Bruny Island is comprised of two land masses off the coast of south east Tasmania, each connected by a narrow Isthmus. It is home to pristine beaches, infinite wilderness, and a plethora of activities and gustatory wonderment.

Supported by thousands of tourists and a booming farm-to-table export industry, Bruny Island is an isolated experience that is inexorably authentic – simultaneously connected & isolated, interesting & serene, convincingly original and obscenely satisfying.

Not Your Average Rock

Nearly 100 kilometers in length, Bruny Island’s two main land masses cover nearly 365 square kilometres, seperated from the Tasmanian mainlaind by the D’Entrecasteax (dee-on-tra-cas-dohs) Channel. The North and South of Bruny island are connected by a very narrow sandy isthmus (a narrow piece of land connecting two larger areas; from the Ancient Greek ‘isthmos’ meaning Neck.)

Bruny Island is home to a balanced mix of grazing land, pristine National Park, and dry Eucalypt Forest. Rugged vistas leap from the perimeter to the south, with enormous 200 metre high dolerite sea cliffs. Waves breach around the south-eastern coast as part of Fluted Cape, in turn blending with the infinite azure beaches of Adventure Bay as you progress towards the north.

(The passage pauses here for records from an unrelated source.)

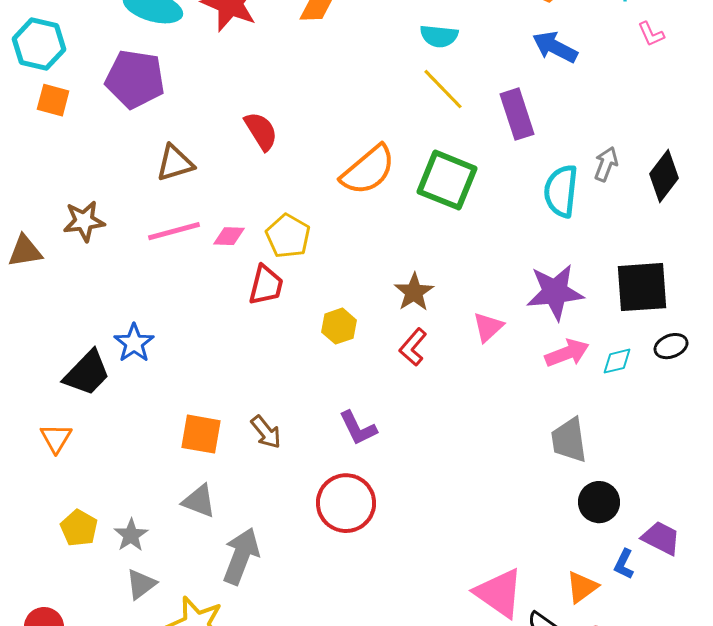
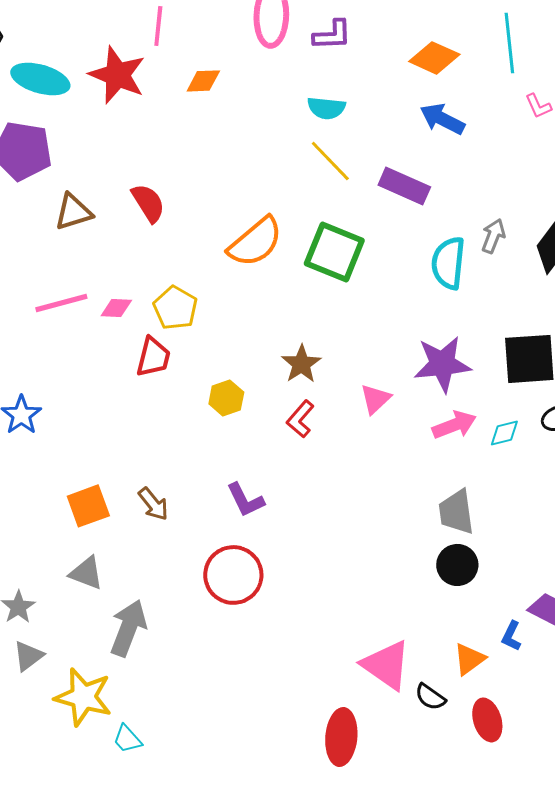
purple rectangle: (517, 114) -> (404, 186), turned -48
brown triangle: (175, 163) -> (73, 212), moved
orange square: (201, 434) -> (88, 506), turned -30
black circle: (599, 502) -> (457, 565), moved

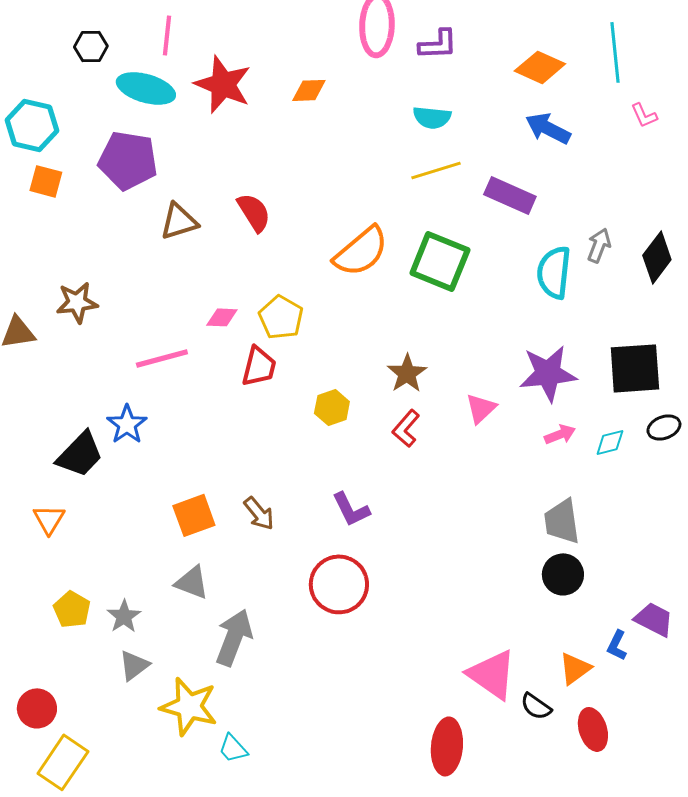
pink line: (158, 26) -> (167, 35), moved
yellow line: (330, 161) -> (436, 170), turned -63
pink line: (61, 303) -> (162, 358), moved
pink arrow: (454, 425) -> (560, 434), size x0.7

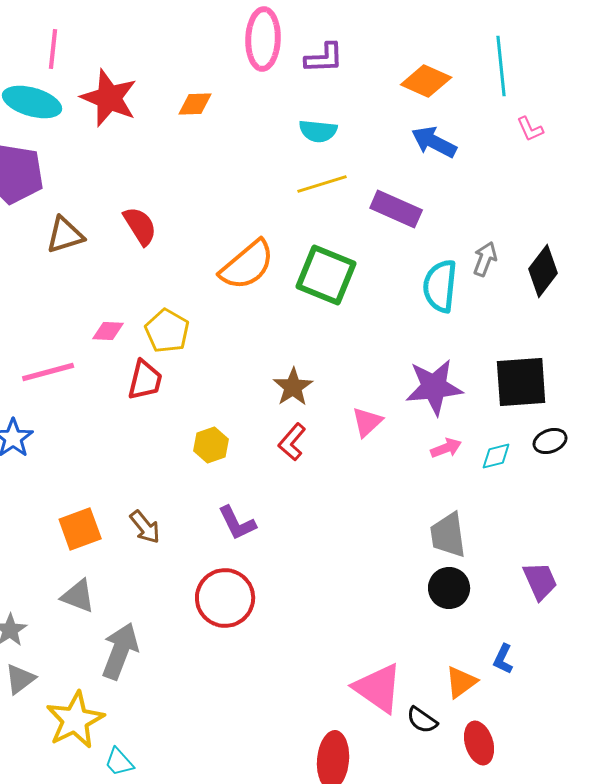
yellow hexagon: (332, 407) -> (211, 445), moved
purple trapezoid: (654, 619) -> (540, 581), moved, turned 39
yellow star: (189, 706) -> (75, 720), turned 30

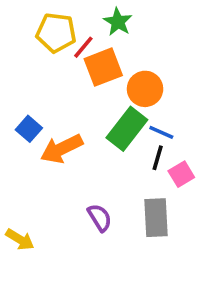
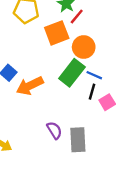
red line: (83, 47) -> (77, 16), moved
gray rectangle: (156, 218) -> (78, 140), moved

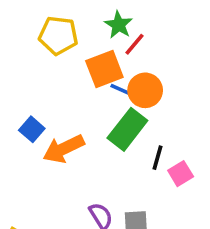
blue line: (94, 75) -> (122, 90), moved

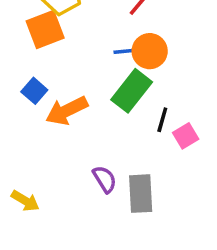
orange square: (104, 69) -> (45, 30), moved
blue line: (122, 90) -> (126, 51), turned -30

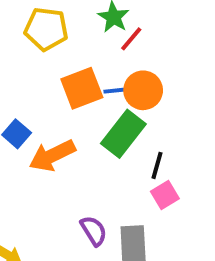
orange square: (45, 30) -> (82, 88), moved
pink square: (186, 136) -> (165, 195), moved

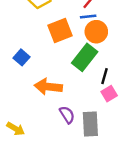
blue line: (117, 90) -> (88, 16), moved
orange arrow: (52, 156) -> (48, 87), moved, turned 32

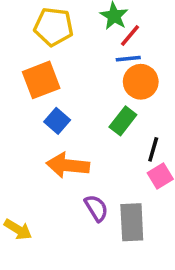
orange square: (60, 31) -> (41, 80), moved
blue square: (21, 57) -> (57, 121), moved
green rectangle: (85, 57) -> (123, 121), size x0.7

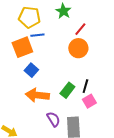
red line: (130, 36) -> (80, 29), moved
blue line: (128, 59) -> (37, 35), moved
green rectangle: (123, 121) -> (67, 90), moved

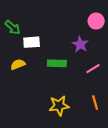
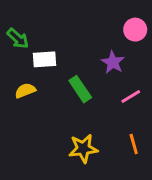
green rectangle: (57, 63) -> (80, 89), turned 54

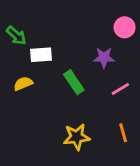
purple star: (113, 62) -> (104, 57), turned -30

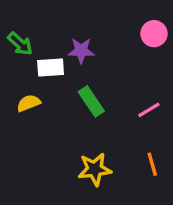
purple star: (104, 57) -> (81, 51), moved

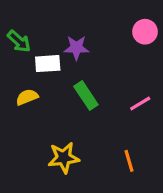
orange line: (152, 164) -> (129, 161), moved
yellow star: (95, 169) -> (64, 158), moved

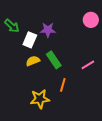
white rectangle: (48, 64) -> (30, 40), turned -63
yellow semicircle: (27, 97) -> (33, 61), moved
orange line: (129, 161) -> (63, 85), moved, turned 32

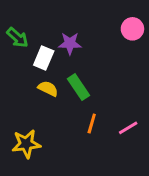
yellow semicircle: (33, 61) -> (48, 89), turned 48
pink line: (88, 65) -> (128, 128), moved
yellow star: (40, 99) -> (26, 144), moved

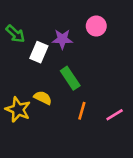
pink circle: (132, 29) -> (96, 26), moved
yellow semicircle: (48, 89) -> (43, 98), moved
yellow star: (26, 144) -> (18, 109), moved, turned 30

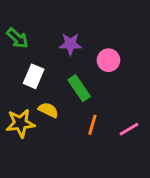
pink circle: (96, 26) -> (108, 60), moved
white rectangle: (39, 52) -> (34, 76), moved
yellow star: (18, 109) -> (20, 123), turned -30

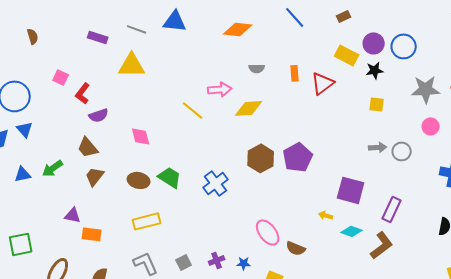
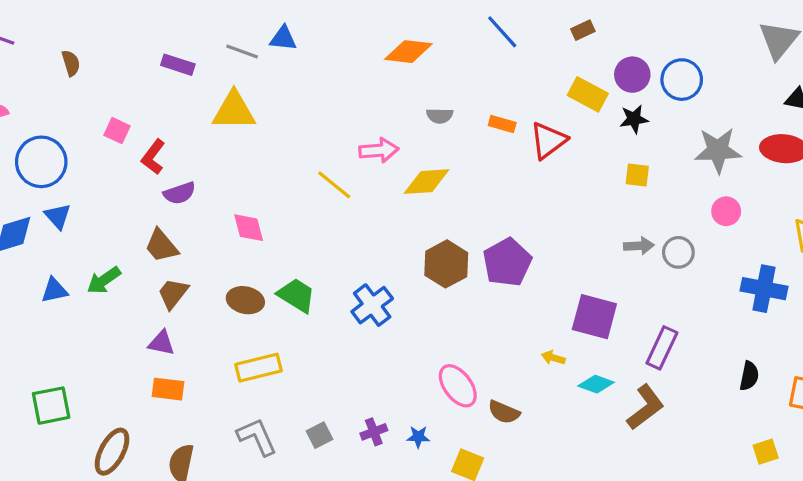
blue triangle: (175, 21) -> (283, 38), moved, size x0.7
orange rectangle: (295, 73) -> (502, 124), turned -70
purple triangle: (73, 215) -> (161, 343), moved

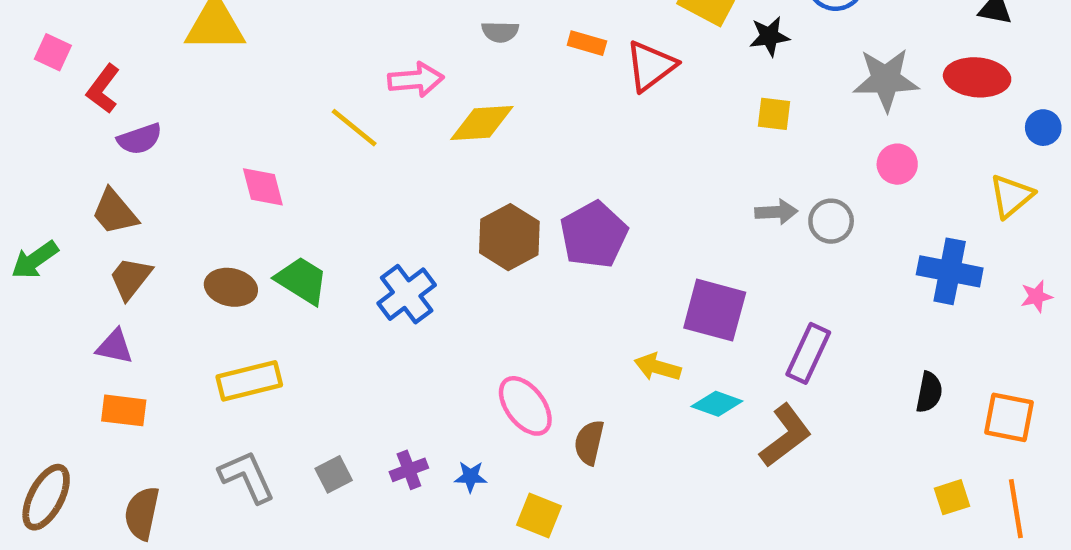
pink diamond: (249, 228) -> (263, 187), moved
yellow arrow: (553, 358) -> (658, 367), size x1.4
brown semicircle: (504, 412) -> (589, 442), turned 80

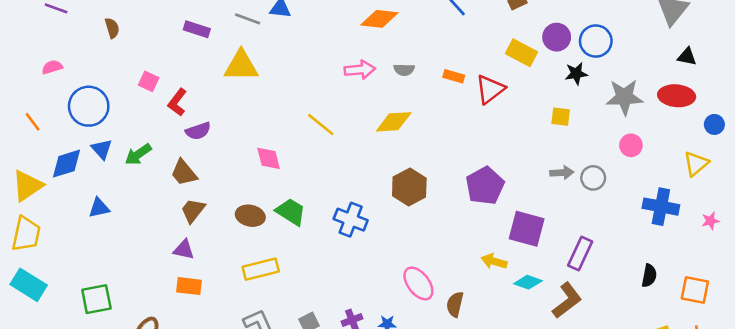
black star: (769, 36) -> (576, 74), moved
pink arrow: (416, 80) -> (360, 70), moved
purple pentagon: (594, 235) -> (485, 186), moved
green arrow: (35, 260) -> (138, 154), moved
blue cross: (407, 294) -> (351, 220), turned -32

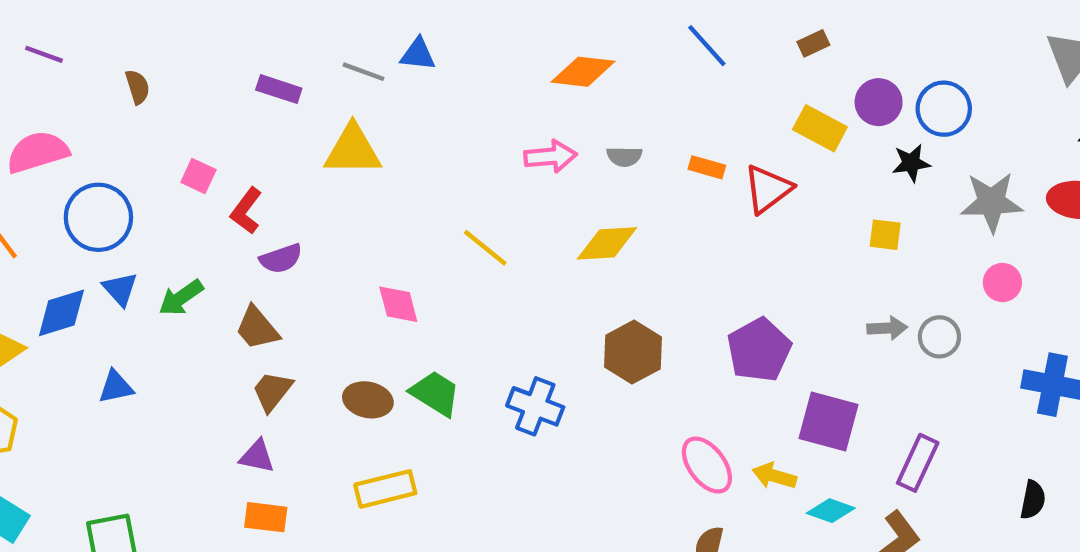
pink semicircle: (52, 67) -> (38, 152), size x1.8
pink ellipse: (418, 283) -> (707, 465), moved

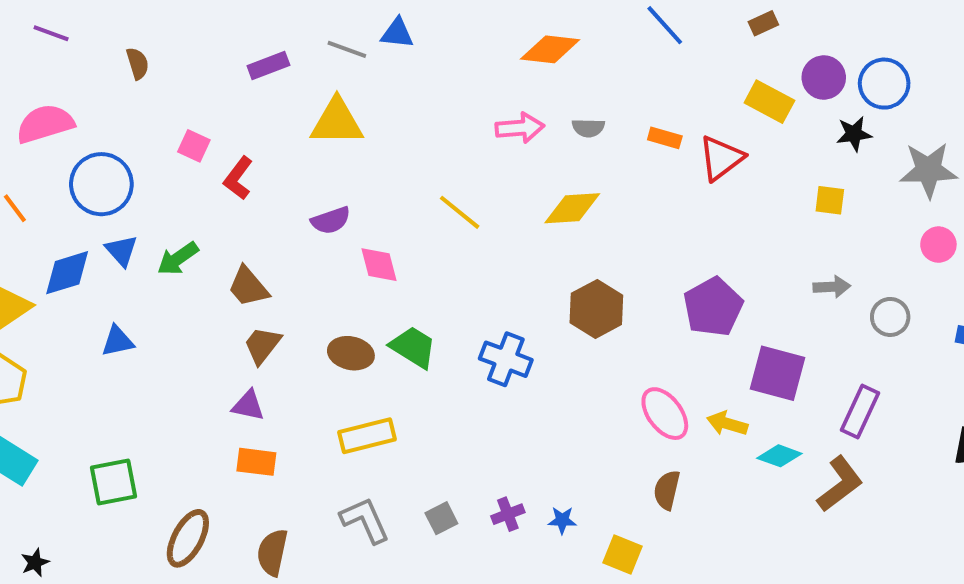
purple rectangle: (279, 89) -> (268, 65), turned -39
purple semicircle: (281, 259) -> (331, 220), moved
gray circle: (939, 337) -> (890, 317), moved

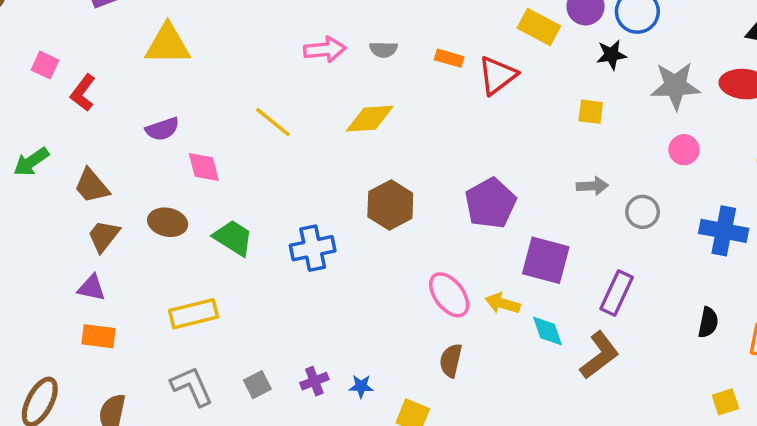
brown ellipse: (351, 353) -> (168, 222), moved
blue cross: (506, 359) -> (313, 248), turned -33
cyan diamond: (779, 456) -> (548, 331), turned 51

The isthmus – affectionately referred to by locals as ‘the Neck’, is home to hundreds of penguins, which emerge from burrows at dusk to feed. Bruny itelf is called home by the endangered forty-spotted pardalote, thirty percent of the world’s entire population of the swift parrot and a quarter of a million breeding pairs of Muttonbird.

Actually it’s Spelt Bruni

Bruny Island, traditionally known by the Nuenonne band of the South East tribe of Aboriginal people of the area as Lunawanna-allonah, was promininetly featured in the itineries of many of the early explorers of the southern ocean. Partially charted by Abel Tasman in 1642, Mangana, the father of Truganini, was the chief when Furneaux visited in 1773, and later Cook in 1777.

After making a port call in Adventure Bay four times, William Bligh planted some of the first Tasmanian Apple trees and vines on the island. It was however the French whose nomenclature stuck, with Bruni d’Entrecasteaux naming the island during his exploration in 1792-93 which is retained today.

The first settlement occurred on North Bruny, with Captain James Kelly being granted land in 1818, followed two years later by a number of shore-based whaling stations in the 1820s. Labour from convicts drove the establishment of a pilot station at Variety Bay, and later St Peter’s church in the same area, and what is today the oldest navigation beacon in the southern hemisphere: the Cape Bruny Lighthouse, built in 1836.

As the settlement was expanded, land was cleared to establish sheep and cattle farms, alongside orchards, sawmills and a sandstone quarry – each supplying raw materials to as far away as Melbourne and Europe. Indeed, sandstone from Bruny is today part of the Melbourne Post Office. Even coal was mined from the late 1880s, and by way and by nature, oil exploration occurred during the same period.

Contact with the mainland was limited to trading steamers which travelled from Hobart, landing at any of the prolific jetties surrounding the island. It was in 1950 when the convenience of Bruny Island as a destination was realised, with the first of many car ferries being implemented by the state government, initially landing at Allonnah in the island’s south. Later, the ferry terminal was moved north, cutting a 40 minute ferry journey by sixty percent.